(Source material Opens)

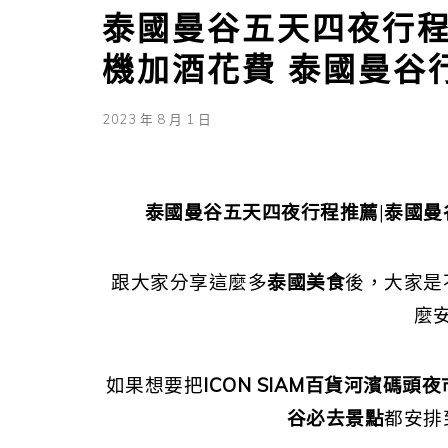
泰國曼谷五天四夜行程
機加酒花費 泰國曼谷
2023 年 8 月 1 日
泰國曼谷五天四夜行程推薦
|
泰國曼
跟大家分享這麼多
泰國美食
後，大家是
麼
如果想要把
ICON SIAM百貨河濱碼頭夜
谷必去景點
都安排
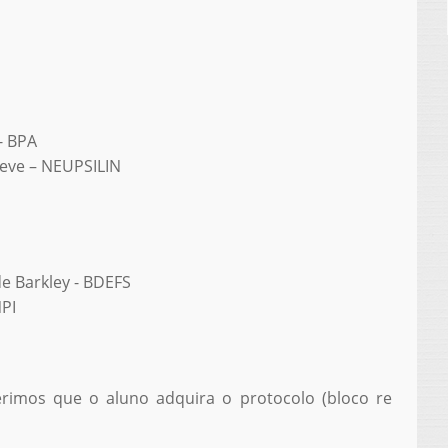
- BPA
reve – NEUPSILIN
de Barkley - BDEFS
NPI
rimos que o aluno adquira o protocolo (bloco re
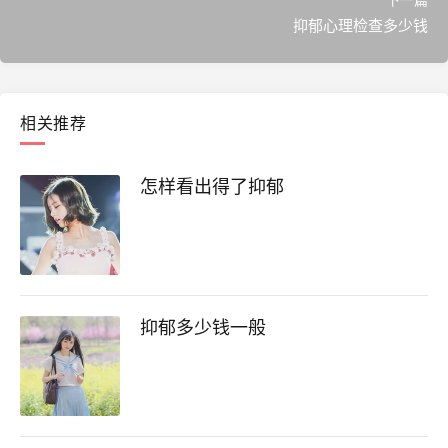
下一篇
抑郁心理检查多少钱
相关推荐
怎样看出得了抑郁
抑郁多少钱一般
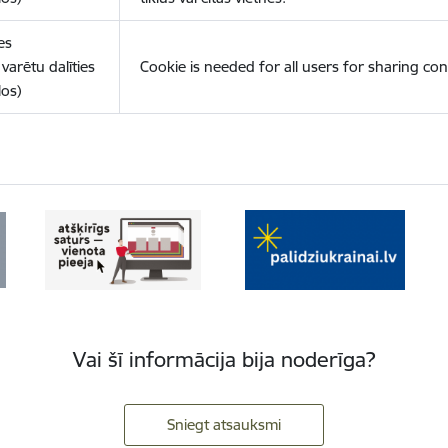
es
varētu dalīties
Cookie is needed for all users for sharing con
los)
Vai šī informācija bija noderīga?
Sniegt atsauksmi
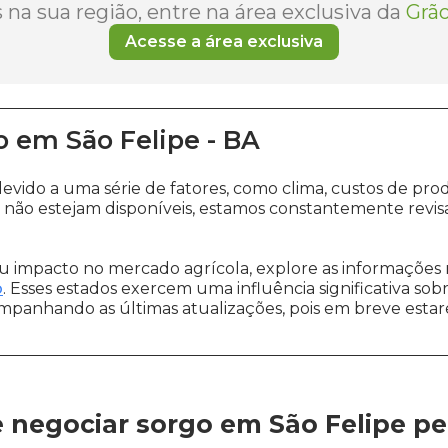
na sua região, entre na área exclusiva da
Grão
Acesse a área exclusiva
o
em
São Felipe
-
BA
devido a uma série de fatores, como clima, custos de 
não estejam disponíveis, estamos constantemente revis
 impacto no mercado agrícola, explore as informações 
o
. Esses estados exercem uma influência significativa sob
ompanhando as últimas atualizações, pois em breve estare
 negociar sorgo em São Felipe
pe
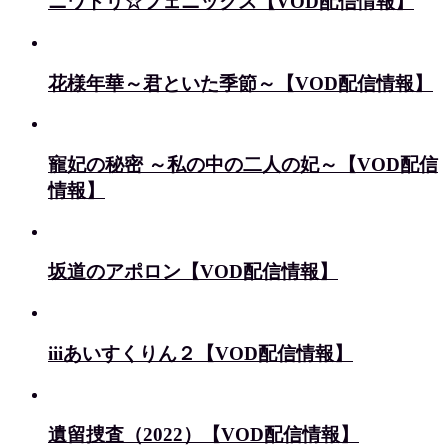
ニワトリ☆フェニックス【VOD配信情報】
花様年華～君といた季節～【VOD配信情報】
寵妃の秘密 ～私の中の二人の妃～【VOD配信
情報】
坂道のアポロン【VOD配信情報】
iiiあいすくりん２【VOD配信情報】
遺留捜査（2022）【VOD配信情報】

(Source material Closes)

Skip the images and set down the rest of the data unchanged.

| Reply to the task |
泰國曼谷五天四夜行程
機加酒花費 泰國曼谷
2023 年 8 月 1 日
泰國曼谷五天四夜行程推薦
|
泰國曼
跟大家分享這麼多
泰國美食
後，大家是
麼
如果想要把
ICON SIAM百貨河濱碼頭夜
谷必去景點
都安排
- BPA
reve – NEUPSILIN
de Barkley - BDEFS
NPI
rimos que o aluno adquira o protocolo (bloco re
下一篇
抑郁心理检查多少钱
相关推荐
怎样看出得了抑郁
抑郁多少钱一般
es
varētu dalīties
Cookie is needed for all users for sharing con
los)
Vai šī informācija bija noderīga?
Sniegt atsauksmi
na sua região, entre na área exclusiva da
Grão
Acesse a área exclusiva
o
em
São Felipe
-
BA
devido a uma série de fatores, como clima, custos de 
não estejam disponíveis, estamos constantemente revis
 impacto no mercado agrícola, explore as informações 
o
. Esses estados exercem uma influência significativa sob
ompanhando as últimas atualizações, pois em breve estare
 negociar sorgo em São Felipe
pe
ニワトリ☆フェニックス【VOD配信情報】
花様年華～君といた季節～【VOD配信情報】
寵妃の秘密 ～私の中の二人の妃～【VOD配信
情報】
坂道のアポロン【VOD配信情報】
iiiあいすくりん２【VOD配信情報】
遺留捜査（2022）【VOD配信情報】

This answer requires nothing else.